| Required action |
The full set of entries below should be transcribed exactly.

Page segmentation data
--

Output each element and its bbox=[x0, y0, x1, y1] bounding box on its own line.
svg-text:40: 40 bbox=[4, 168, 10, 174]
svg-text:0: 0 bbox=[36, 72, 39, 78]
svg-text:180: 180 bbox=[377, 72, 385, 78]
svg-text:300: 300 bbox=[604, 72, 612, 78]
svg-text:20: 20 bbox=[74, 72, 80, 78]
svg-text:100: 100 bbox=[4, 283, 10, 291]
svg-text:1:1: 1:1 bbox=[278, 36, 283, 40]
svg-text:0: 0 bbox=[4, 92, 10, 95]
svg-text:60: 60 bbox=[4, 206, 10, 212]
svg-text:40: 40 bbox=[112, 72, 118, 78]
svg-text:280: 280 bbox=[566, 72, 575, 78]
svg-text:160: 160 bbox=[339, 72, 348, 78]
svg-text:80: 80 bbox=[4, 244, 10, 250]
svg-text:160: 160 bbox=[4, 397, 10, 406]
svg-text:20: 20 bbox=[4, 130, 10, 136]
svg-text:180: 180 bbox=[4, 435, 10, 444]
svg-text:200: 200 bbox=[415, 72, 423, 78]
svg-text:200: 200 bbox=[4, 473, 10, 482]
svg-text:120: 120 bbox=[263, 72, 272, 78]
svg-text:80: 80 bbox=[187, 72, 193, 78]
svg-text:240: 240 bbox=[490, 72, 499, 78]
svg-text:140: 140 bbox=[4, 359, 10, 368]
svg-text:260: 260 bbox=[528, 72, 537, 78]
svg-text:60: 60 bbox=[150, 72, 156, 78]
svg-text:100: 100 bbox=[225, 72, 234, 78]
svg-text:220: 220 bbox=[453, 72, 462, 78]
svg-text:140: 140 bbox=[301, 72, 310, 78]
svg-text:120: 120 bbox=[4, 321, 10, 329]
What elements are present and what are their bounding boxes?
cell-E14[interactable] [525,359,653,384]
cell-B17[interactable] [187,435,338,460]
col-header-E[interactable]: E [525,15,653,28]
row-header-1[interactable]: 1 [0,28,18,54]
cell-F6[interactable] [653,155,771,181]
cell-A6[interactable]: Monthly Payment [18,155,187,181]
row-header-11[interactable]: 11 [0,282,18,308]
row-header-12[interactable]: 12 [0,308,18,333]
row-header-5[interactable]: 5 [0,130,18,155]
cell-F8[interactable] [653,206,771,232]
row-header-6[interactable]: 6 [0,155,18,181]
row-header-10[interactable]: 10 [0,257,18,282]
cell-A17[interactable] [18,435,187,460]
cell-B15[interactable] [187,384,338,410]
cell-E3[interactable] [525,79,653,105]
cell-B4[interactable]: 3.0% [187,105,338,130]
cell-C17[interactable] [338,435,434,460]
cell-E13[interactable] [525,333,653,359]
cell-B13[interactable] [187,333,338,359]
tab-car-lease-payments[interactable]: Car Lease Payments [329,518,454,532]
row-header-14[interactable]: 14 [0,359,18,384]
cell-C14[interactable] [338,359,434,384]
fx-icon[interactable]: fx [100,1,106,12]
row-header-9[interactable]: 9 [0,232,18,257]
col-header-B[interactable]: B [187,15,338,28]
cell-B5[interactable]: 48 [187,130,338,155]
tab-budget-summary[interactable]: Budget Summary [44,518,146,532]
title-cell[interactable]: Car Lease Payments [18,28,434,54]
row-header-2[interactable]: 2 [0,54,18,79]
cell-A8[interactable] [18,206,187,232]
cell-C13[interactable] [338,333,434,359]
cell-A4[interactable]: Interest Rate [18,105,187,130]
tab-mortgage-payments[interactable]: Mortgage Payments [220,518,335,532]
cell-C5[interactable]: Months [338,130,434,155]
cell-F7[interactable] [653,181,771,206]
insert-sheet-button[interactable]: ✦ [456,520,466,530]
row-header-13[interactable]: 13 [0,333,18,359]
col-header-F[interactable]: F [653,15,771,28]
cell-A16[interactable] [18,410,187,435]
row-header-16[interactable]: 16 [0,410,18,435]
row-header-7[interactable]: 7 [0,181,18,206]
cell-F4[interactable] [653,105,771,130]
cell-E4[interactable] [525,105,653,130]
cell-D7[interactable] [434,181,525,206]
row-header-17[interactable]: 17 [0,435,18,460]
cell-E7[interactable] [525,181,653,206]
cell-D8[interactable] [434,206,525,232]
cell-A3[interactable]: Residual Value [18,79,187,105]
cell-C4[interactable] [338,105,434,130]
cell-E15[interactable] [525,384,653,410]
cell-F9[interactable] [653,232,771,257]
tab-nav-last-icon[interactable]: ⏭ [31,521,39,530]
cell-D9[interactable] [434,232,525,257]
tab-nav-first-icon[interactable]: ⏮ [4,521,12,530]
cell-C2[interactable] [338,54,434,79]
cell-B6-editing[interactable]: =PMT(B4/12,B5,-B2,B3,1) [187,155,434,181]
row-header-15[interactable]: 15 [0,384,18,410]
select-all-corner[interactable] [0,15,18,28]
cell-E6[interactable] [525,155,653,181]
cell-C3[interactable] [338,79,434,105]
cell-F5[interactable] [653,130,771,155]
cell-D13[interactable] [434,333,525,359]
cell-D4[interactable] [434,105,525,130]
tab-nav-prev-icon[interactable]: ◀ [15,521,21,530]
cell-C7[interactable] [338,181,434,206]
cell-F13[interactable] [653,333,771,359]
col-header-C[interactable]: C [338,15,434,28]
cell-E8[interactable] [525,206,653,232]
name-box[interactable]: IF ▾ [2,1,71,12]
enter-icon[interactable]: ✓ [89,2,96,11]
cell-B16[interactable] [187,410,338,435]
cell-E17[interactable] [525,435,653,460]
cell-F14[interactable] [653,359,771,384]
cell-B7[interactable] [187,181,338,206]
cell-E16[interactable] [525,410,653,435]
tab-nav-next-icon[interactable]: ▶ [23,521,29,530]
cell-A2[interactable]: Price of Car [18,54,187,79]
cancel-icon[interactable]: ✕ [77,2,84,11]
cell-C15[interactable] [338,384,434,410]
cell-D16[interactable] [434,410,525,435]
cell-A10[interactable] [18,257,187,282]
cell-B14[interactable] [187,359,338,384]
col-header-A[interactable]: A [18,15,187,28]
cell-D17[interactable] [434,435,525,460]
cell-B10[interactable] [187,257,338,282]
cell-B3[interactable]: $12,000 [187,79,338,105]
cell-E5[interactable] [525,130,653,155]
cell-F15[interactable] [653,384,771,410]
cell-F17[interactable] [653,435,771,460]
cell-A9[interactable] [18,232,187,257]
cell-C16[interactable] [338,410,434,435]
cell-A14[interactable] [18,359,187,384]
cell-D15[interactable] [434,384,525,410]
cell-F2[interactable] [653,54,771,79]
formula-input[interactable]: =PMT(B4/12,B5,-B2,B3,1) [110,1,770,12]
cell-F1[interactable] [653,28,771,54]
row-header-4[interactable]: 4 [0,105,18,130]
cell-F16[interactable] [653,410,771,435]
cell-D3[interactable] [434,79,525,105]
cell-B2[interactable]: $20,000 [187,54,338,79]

--

| Solution below |
Output each element and its bbox=[x0, y0, x1, y1] bounding box on its own line.
svg-text:40: 40 bbox=[4, 168, 10, 174]
svg-text:0: 0 bbox=[36, 72, 39, 78]
svg-text:180: 180 bbox=[377, 72, 385, 78]
svg-text:300: 300 bbox=[604, 72, 612, 78]
svg-text:20: 20 bbox=[74, 72, 80, 78]
svg-text:100: 100 bbox=[4, 283, 10, 291]
svg-text:1:1: 1:1 bbox=[278, 36, 283, 40]
svg-text:0: 0 bbox=[4, 92, 10, 95]
svg-text:60: 60 bbox=[4, 206, 10, 212]
svg-text:40: 40 bbox=[112, 72, 118, 78]
svg-text:280: 280 bbox=[566, 72, 575, 78]
svg-text:160: 160 bbox=[339, 72, 348, 78]
svg-text:80: 80 bbox=[4, 244, 10, 250]
svg-text:160: 160 bbox=[4, 397, 10, 406]
svg-text:20: 20 bbox=[4, 130, 10, 136]
svg-text:180: 180 bbox=[4, 435, 10, 444]
svg-text:200: 200 bbox=[415, 72, 423, 78]
svg-text:200: 200 bbox=[4, 473, 10, 482]
svg-text:120: 120 bbox=[263, 72, 272, 78]
svg-text:80: 80 bbox=[187, 72, 193, 78]
svg-text:240: 240 bbox=[490, 72, 499, 78]
svg-text:140: 140 bbox=[4, 359, 10, 368]
svg-text:260: 260 bbox=[528, 72, 537, 78]
svg-text:60: 60 bbox=[150, 72, 156, 78]
svg-text:100: 100 bbox=[225, 72, 234, 78]
svg-text:220: 220 bbox=[453, 72, 462, 78]
svg-text:140: 140 bbox=[301, 72, 310, 78]
svg-text:120: 120 bbox=[4, 321, 10, 329]
What elements are present and what are their bounding boxes?
cell-E14[interactable] [525,359,653,384]
cell-B17[interactable] [187,435,338,460]
col-header-E[interactable]: E [525,15,653,28]
row-header-1[interactable]: 1 [0,28,18,54]
cell-F6[interactable] [653,155,771,181]
cell-A6[interactable]: Monthly Payment [18,155,187,181]
row-header-11[interactable]: 11 [0,282,18,308]
row-header-12[interactable]: 12 [0,308,18,333]
row-header-5[interactable]: 5 [0,130,18,155]
cell-F8[interactable] [653,206,771,232]
row-header-6[interactable]: 6 [0,155,18,181]
row-header-10[interactable]: 10 [0,257,18,282]
cell-A17[interactable] [18,435,187,460]
cell-B15[interactable] [187,384,338,410]
cell-E3[interactable] [525,79,653,105]
cell-B4[interactable]: 3.0% [187,105,338,130]
cell-C17[interactable] [338,435,434,460]
cell-E13[interactable] [525,333,653,359]
cell-B13[interactable] [187,333,338,359]
tab-car-lease-payments[interactable]: Car Lease Payments [329,518,454,532]
row-header-14[interactable]: 14 [0,359,18,384]
cell-C14[interactable] [338,359,434,384]
fx-icon[interactable]: fx [100,1,106,12]
row-header-9[interactable]: 9 [0,232,18,257]
col-header-B[interactable]: B [187,15,338,28]
cell-B5[interactable]: 48 [187,130,338,155]
tab-budget-summary[interactable]: Budget Summary [44,518,146,532]
title-cell[interactable]: Car Lease Payments [18,28,434,54]
row-header-2[interactable]: 2 [0,54,18,79]
cell-A8[interactable] [18,206,187,232]
cell-C13[interactable] [338,333,434,359]
cell-A4[interactable]: Interest Rate [18,105,187,130]
tab-mortgage-payments[interactable]: Mortgage Payments [220,518,335,532]
cell-C5[interactable]: Months [338,130,434,155]
cell-F7[interactable] [653,181,771,206]
insert-sheet-button[interactable]: ✦ [456,520,466,530]
row-header-13[interactable]: 13 [0,333,18,359]
col-header-F[interactable]: F [653,15,771,28]
cell-A16[interactable] [18,410,187,435]
row-header-16[interactable]: 16 [0,410,18,435]
row-header-7[interactable]: 7 [0,181,18,206]
cell-F4[interactable] [653,105,771,130]
cell-E4[interactable] [525,105,653,130]
cell-D7[interactable] [434,181,525,206]
row-header-17[interactable]: 17 [0,435,18,460]
cell-E7[interactable] [525,181,653,206]
cell-D8[interactable] [434,206,525,232]
cell-A3[interactable]: Residual Value [18,79,187,105]
cell-C4[interactable] [338,105,434,130]
cell-E15[interactable] [525,384,653,410]
cell-F9[interactable] [653,232,771,257]
tab-nav-last-icon[interactable]: ⏭ [31,521,39,530]
cell-D9[interactable] [434,232,525,257]
tab-nav-first-icon[interactable]: ⏮ [4,521,12,530]
cell-C2[interactable] [338,54,434,79]
cell-B6-editing[interactable]: =PMT(B4/12,B5,-B2,B3,1) [187,155,434,181]
row-header-15[interactable]: 15 [0,384,18,410]
select-all-corner[interactable] [0,15,18,28]
cell-E6[interactable] [525,155,653,181]
cell-C3[interactable] [338,79,434,105]
cell-F5[interactable] [653,130,771,155]
cell-D13[interactable] [434,333,525,359]
cell-D4[interactable] [434,105,525,130]
tab-nav-prev-icon[interactable]: ◀ [15,521,21,530]
cell-C7[interactable] [338,181,434,206]
cell-F13[interactable] [653,333,771,359]
col-header-C[interactable]: C [338,15,434,28]
cell-E8[interactable] [525,206,653,232]
name-box[interactable]: IF ▾ [2,1,71,12]
enter-icon[interactable]: ✓ [89,2,96,11]
cell-B16[interactable] [187,410,338,435]
cell-E17[interactable] [525,435,653,460]
cell-F14[interactable] [653,359,771,384]
cell-B7[interactable] [187,181,338,206]
cell-E16[interactable] [525,410,653,435]
tab-nav-next-icon[interactable]: ▶ [23,521,29,530]
cell-A2[interactable]: Price of Car [18,54,187,79]
cancel-icon[interactable]: ✕ [77,2,84,11]
cell-C15[interactable] [338,384,434,410]
cell-D16[interactable] [434,410,525,435]
cell-A10[interactable] [18,257,187,282]
cell-B14[interactable] [187,359,338,384]
col-header-A[interactable]: A [18,15,187,28]
cell-D17[interactable] [434,435,525,460]
cell-B10[interactable] [187,257,338,282]
cell-B3[interactable]: $12,000 [187,79,338,105]
cell-E5[interactable] [525,130,653,155]
cell-F15[interactable] [653,384,771,410]
cell-F17[interactable] [653,435,771,460]
cell-A9[interactable] [18,232,187,257]
cell-C16[interactable] [338,410,434,435]
cell-A14[interactable] [18,359,187,384]
cell-D15[interactable] [434,384,525,410]
cell-F2[interactable] [653,54,771,79]
formula-input[interactable]: =PMT(B4/12,B5,-B2,B3,1) [110,1,770,12]
cell-F1[interactable] [653,28,771,54]
row-header-4[interactable]: 4 [0,105,18,130]
cell-F16[interactable] [653,410,771,435]
cell-D3[interactable] [434,79,525,105]
cell-B2[interactable]: $20,000 [187,54,338,79]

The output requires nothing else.